The investigators determined six parameters that could be changed to potentially maximize drug delivery to the tumor . They then performed a computer simulation, using a standard mitomycin protocol and changing one parameter at a time to predict the effect on outcome.

"If we increased the dose, we increased the recurrence-free rate from 20% to 25%. Then if we drained the bladder completely, we got another 5% increase. In the end, we concluded that if we changed five factors, we could go from a 20% recurrence-free rate to a 40% rate," Dr. Au said. (The sixth factor, increasing treatment duration from 2 to 4 hours, showed no improvement in outcome.)

Phase III Trial

The investigators began testing their optimized treatment strategy in 1993 in a prospective, two-arm, randomized, 14-center phase III clinical trial of 230 patients (222 randomized).

The patients had transitional cell bladder carcinoma and were at high risk of recurrence because of prior disease, multifocal tumors, and/or large primary or solitary tumors (greater than 5 cm, grade 3, or DNA aneuploidy).

Patients were stratified by disease status (primary vs recurrent), carcinoma in situ (yes vs no), tumor grade (grade 1-2 vs grade 3), and focality (unifocal vs multifocal). Primary endpoints were recurrence and time to recurrence.

The optimized arm employed a 40-mg dose and pharmacokinetic manipulations to increase drug concentration by decreasing urine volume (ie, by using the minimal 20-mL dosing volume, ultrasound-guided bladder emptying, and voluntary dehydration) and by urine alkalinization. The standard arm consisted of mitomycin 20 mg/20 mL, with no pharmacokinetic manipulations.

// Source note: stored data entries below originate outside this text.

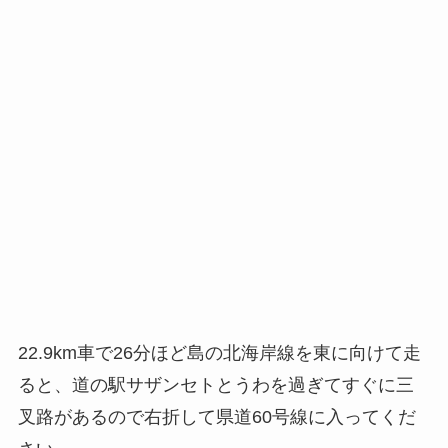
22.9km車で26分ほど島の北海岸線を東に向けて走
ると、道の駅サザンセトとうわを過ぎてすぐに三
叉路があるので右折して県道60号線に入ってくだ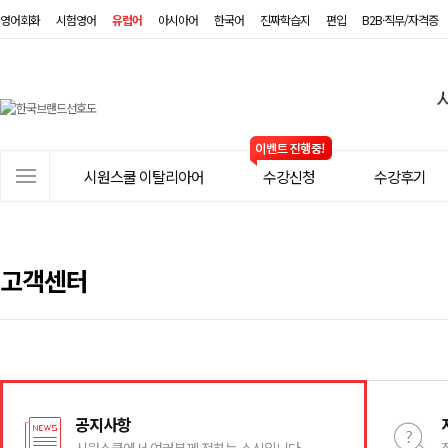
영어회화
시험영어
유럽어
아시아어
한국어
진짜학습지
편입
B2B·직무/자격증
시
원
스
사
시원스쿨 이탈리아어
수강신청
수강후기
쿨
이
트
이
메
탈
뉴
고객센터
리
아
어
공지사항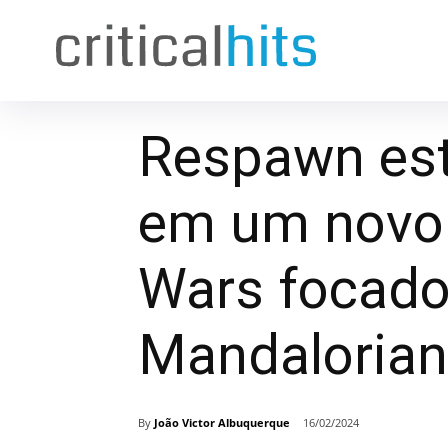
Respawn est
em um novo 
Wars focado
Mandaloria
By
João Victor Albuquerque
16/02/2024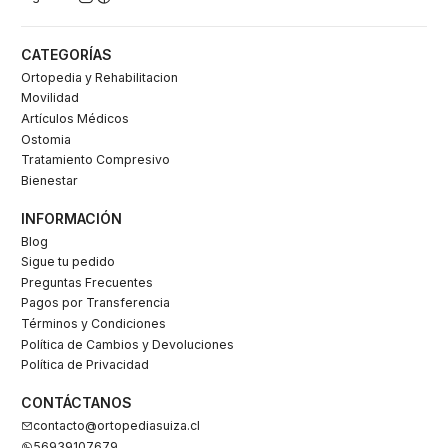
CATEGORÍAS
Ortopedia y Rehabilitacion
Movilidad
Artículos Médicos
Ostomia
Tratamiento Compresivo
Bienestar
INFORMACIÓN
Blog
Sigue tu pedido
Preguntas Frecuentes
Pagos por Transferencia
Términos y Condiciones
Política de Cambios y Devoluciones
Política de Privacidad
CONTÁCTANOS
contacto@ortopediasuiza.cl
56939107679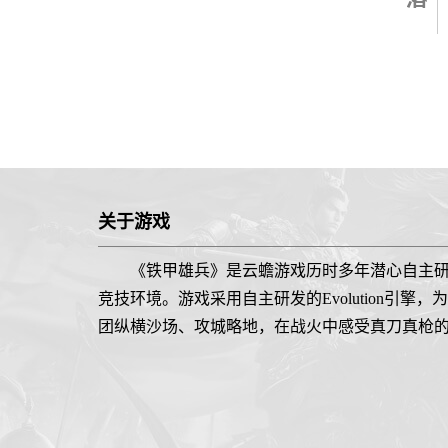
关于游戏
《铁甲雄兵》是云蟾游戏历时多年潜心自主
竞技环境。游戏采用自主研发的Evolution
团纵横沙场、攻城略地，在战火中感受真刀真枪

In the evaluable group of 201 patients, the optimized arm showed a longer median time to recurrence (29.1 vs 11.3 months) and a greater recurrence-free fraction at 5 years (42.6% vs 23.5%), compared with the standard arm. The differences were significant at P = .002, Dr. Au reported. The intent-to-treat group (n = 230) showed similar findings (P = .005).

Benefit in Subsets

Improvements were noted for all risk groups based on tumor type, stage, grade, and prior chemotherapy, Dr. Au said. (For complete results, see J Natl Cancer Inst 93:597-604, 2001.)

In patients with primary cancer, those receiving standard treatment (30 patients) experienced 20 events with a median time to recurrence of 13.4 months. (At the time of data analysis, the recurrence-free rate could not be calculated as no patients had reached the end of the 5-year follow-up period.) In the optimized treatment arm of this subset (29 patients), 12 events occurred, median time to recurrence has not been reached, and the recurrence-free rate is 52% (P = .009).

In patients with recurrent cancer, there were 50 events among patients on standard therapy and 43 among patients receiving optimized treatment. Median time to recurrence was 8.7 months vs 18.1, and percent recurrence-free was 24% and 38.7%, respectively (P = .037).

"With the optimized arm, we enhanced the recurrence-free rate from 23.5% to 42.6%. This is very close to our computer simulation. We also saw improvements across all risk factors, although statistical significance was not reached in some subgroups due to the small sample size," Dr. Au said.

The goal now, she said, is to push the recurrence-free rate closer to 100%. The investigators would also like to solve the second problem, she said, "which is how to make tumor cells more sensitive to mitomycin, possibly with an inhibitor of fibroblast growth factor."